Pak'nSave offers a program which gives customers a fuel discount for stores with on-site fuel filling stations. To do this, customers scan a "Sticky Club" tag at the checkout and receive a voucher. Stores without on-site Pak'nSave fuel filling stations offer vouchers for use at Z Energy service stations.

===Fuel sites===
In December 2002, the first Pak'nSave Fuel site was opened at the Pak'nSave in Tamatea. It was originally owned by BP New Zealand and Foodstuffs. More fuel sites were opened in more PAK'nSAVE stores and New World joined for the fuel sites later. In 2018, Z Energy won Mobil's contract to operate the fuel sites and fuel vouchers.

== Controversies ==
In 2013 the Commerce Commission said that Pak'nSave's comparative pricing advertisements may be misleading under certain circumstances.

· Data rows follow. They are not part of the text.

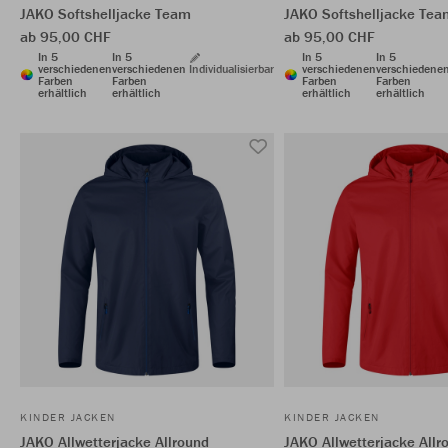
JAKO Softshelljacke Team
JAKO Softshelljacke Tea
ab 95,00 CHF
ab 95,00 CHF
In 5
In 5
In 5
In 5
verschiedenen
verschiedenen
Individualisierbar
verschiedenen
verschiedene
Farben
Farben
Farben
Farben
erhältlich
erhältlich
erhältlich
erhältlich
KINDER JACKEN
KINDER JACKEN
JAKO Allwetterjacke Allround
JAKO Allwetterjacke Allr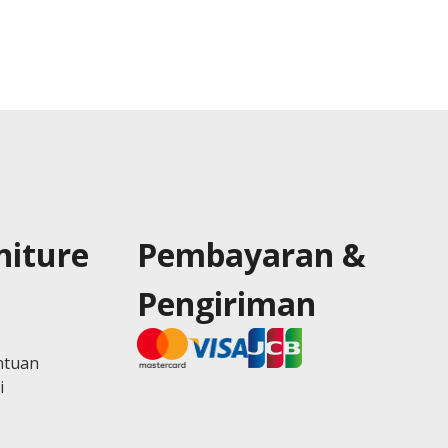
niture
Pembayaran &
Pengiriman
ntuan
i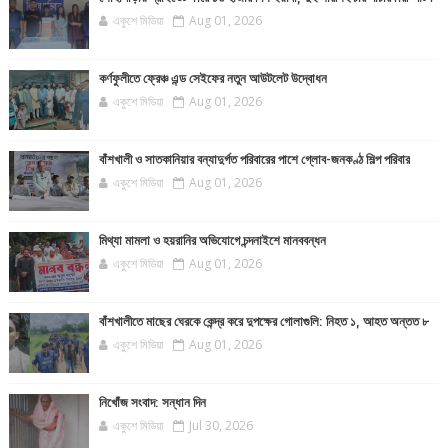
একুশে মিডিয়া
Aug 01, 2026
কর্ণফুলীতে ফ্রেঞ্চ এন্ড সেইফের নতুন আউটলেট উদ্বোধন
একুশে মিডিয়া
Aug 01, 2026
বাঁশখালী ও সাতকানিয়ার বন্যাদুর্গত পরিবারের পাশে গ্লোব-জনকণ্ঠ শিল্প পরিবার
একুশে মিডিয়া
Aug 01, 2026
মিথ্যা মামলা ও হয়রানির অভিযোগে চন্দনাইশে মানববন্ধন
একুশে মিডিয়া
Aug 01, 2026
বাঁশখালীতে মাছের ঘেরকে কেন্দ্র করে দুপক্ষের গোলাগুলি: নিহত ১, আহত অন্তত ৮
একুশে মিডিয়া
Aug 01, 2026
নিখোঁজ সংবাদ: সন্ধান দিন
একুশে মিডিয়া
Jul 30, 2026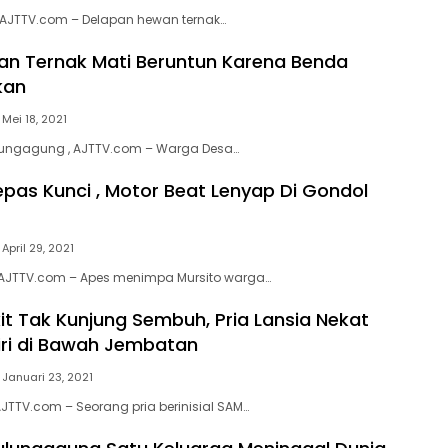
AJTTV.com – Delapan hewan ternak…
an Ternak Mati Beruntun Karena Benda
kan
Mei 18, 2021
Tulungagung , AJTTV.com – Warga Desa…
epas Kunci , Motor Beat Lenyap Di Gondol
April 29, 2021
AJTTV.com – Apes menimpa Mursito warga…
it Tak Kunjung Sembuh, Pria Lansia Nekat
ri di Bawah Jembatan
Januari 23, 2021
JTTV.com – Seorang pria berinisial SAM…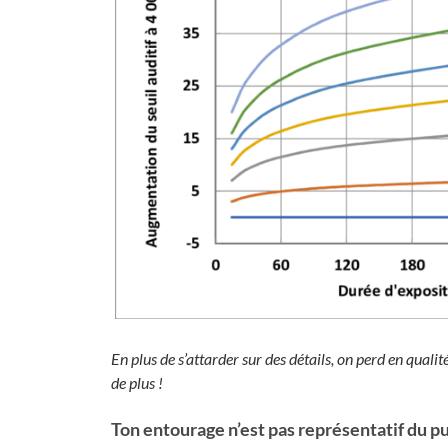
En plus de s’attarder sur des détails, on perd en qual
de plus !
Ton entourage n’est pas représentatif du pu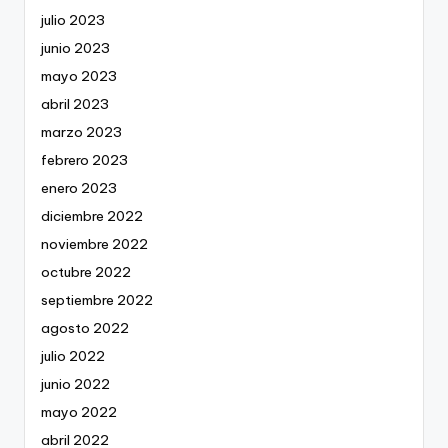
julio 2023
junio 2023
mayo 2023
abril 2023
marzo 2023
febrero 2023
enero 2023
diciembre 2022
noviembre 2022
octubre 2022
septiembre 2022
agosto 2022
julio 2022
junio 2022
mayo 2022
abril 2022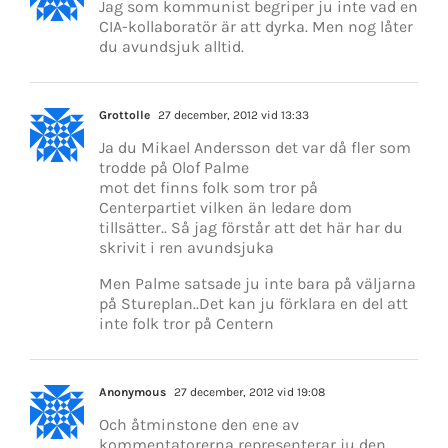
Jag som kommunist begriper ju inte vad en
CIA-kollaboratör är att dyrka. Men nog låter
du avundsjuk alltid.
Grottolle
27 december, 2012 vid 13:33
Ja du Mikael Andersson det var då fler som
trodde på Olof Palme
mot det finns folk som tror på
Centerpartiet vilken än ledare dom
tillsätter.. Så jag förstår att det här har du
skrivit i ren avundsjuka
Men Palme satsade ju inte bara på väljarna
på Stureplan..Det kan ju förklara en del att
inte folk tror på Centern
Anonymous
27 december, 2012 vid 19:08
Och åtminstone den ene av
kommentatorerna representerar ju den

In 2018 Progressive Enterprises, the owner of Countdown, complained to the Advertising Standards Authority (ASA) about a Pak'nSave advertisement. It compared prices between Pak'nSave and Countdown. Progressive said that the advertisement was misleading as no store had the same prices on the day listed in the advertisement. Foodstuffs said that there was a mistake in the date, and said that rather than 7 August 2017, the correct date was 28 September 2017. The same year, vegans complained to the Advertising Standards Authority that an advertisement saying "you'll never beat real meat" is offensive to the vegan and vegetarian community. The ASA dismissed the complaint. Again in 2018, a Pak'nSave advertisement encouraging responsible drinking was described by the Human Rights Commission as "discriminatory and harmful". It featured men dressed as women purchasing wine, causing human rights advocates to describe the ad as "transphobic".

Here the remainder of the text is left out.